Read This Time Love Page 3


  Dan had been right again.

  The only thing the two brothers had ever seriously argued about was Gabe’s refusal to finish college and then his desire to put off the Orinoco assignment until he could find out if Joy was pregnant. Dan said he would handle that problem just like he handled all Gabe’s other bills.

  Gabe had exploded. Joy’s not a bill, she’s a woman who loves me!

  Dan wasn’t buying it. That’s what you said about Whatshername, the cutie from Christchurch, New Zealand. Once she learned that the Venture wealth didn’t exist, she took off.

  Joy is different, Gabe had insisted.

  I’ll tell you what’s different, little brother. You broke Mother’s heart when you left school. She got over it, finally, when you started making a living writing articles. Now you stand to make more than a living—you could have enough left over to help support her if the construction market hits the toilet again. Don’t fuck up your career just when it’s getting launched.

  Gabe had wanted to argue that Dan was just bitter because his own fiancée had dropped him a year ago when she found out she would be marrying into the hard-working middle class rather than the leisured wealthy class. But yelling about women who wanted money more than love was useless. Dan believed what he believed, and had the scars to prove it. Making Dan bleed all over again wouldn’t help.

  So Gabe emptied out every bank account he had and borrowed money against his Orinoco job. Finally he had $3,744 to leave with Dan for Joy if she was pregnant.

  Few people outside the family knew that Gabe worked for every penny he spent—and he spent as little as possible. Invariably the personality magazines and columnists referred to him as a “scion of the wealthy Venture family” first and a journalist second.

  It was the lure of easy money that had put him in the center of two paternity suits before he came to Cottonwood Wells the first time. The fact that he hadn’t even slept with one of the women and positively hadn’t impregnated the other was proved only after long, very public wrangles that had taught Gabe more about yellow journalism, easy women, and greed than he’d ever wanted to know. Since then he’d become very adept at spotting women who wanted more from him than a mutually pleasurable time.

  Joy had been different. He’d trusted her not to be after his supposed wealth.

  He’d been wrong.

  When Dan told her that $3,744 was all the money Gabe had in the world, she took it and had an abortion. So much for her protestations of love.

  Then why are memories of Joy an obsession? Gabe asked himself for the hundredth time. Why do I keep circling around them like a vulture around carrion?

  “Mr. Venture?” The postal employee’s voice was gentle and patient, like her eyes watching the weary man in front of her. He looked dead on his feet, pale beneath his tan, his green eyes the only thing alive in a face lined with something deeper and more painful than physical exhaustion. “Will you be able to take the other mail?”

  Gabe yanked his mind back from the questions that had been haunting him more and more since the accident in the Andes.
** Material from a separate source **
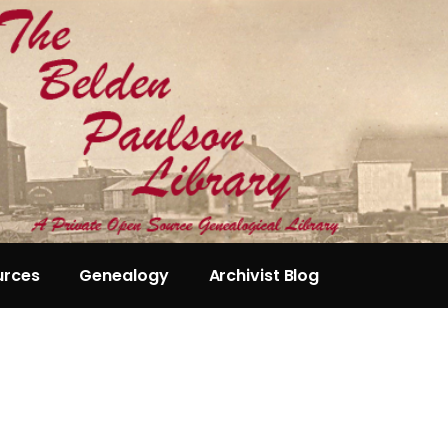
urces
Genealogy
Archivist Blog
He’d come to New Mexico to find answers, not to repeat the same old middle-of-the-night questions until he wanted to scream or curse or cry like a child.

  “Excuse me?” Gabe said, his voice ragged.

  She smiled encouragingly. “I noticed that we were supposed to forward that package and the trunks to Cottonwood Wells if you didn’t pick them up in ten days. Are you going out there right away?”

  He nodded as he picked up his package. He was too tired for casual conversation with strangers.

  “There is other mail for the Wells,” the woman said hurriedly. “Fish has been out at the cave for three days, so no one has picked it up, and he won’t be back here for three more. Would you mind taking the mail with you? One of the packages is express. Must be important.”

  “Sure.” Gabe smiled and shook his head, ashamed. “I should have thought of that myself. It’s really remote.”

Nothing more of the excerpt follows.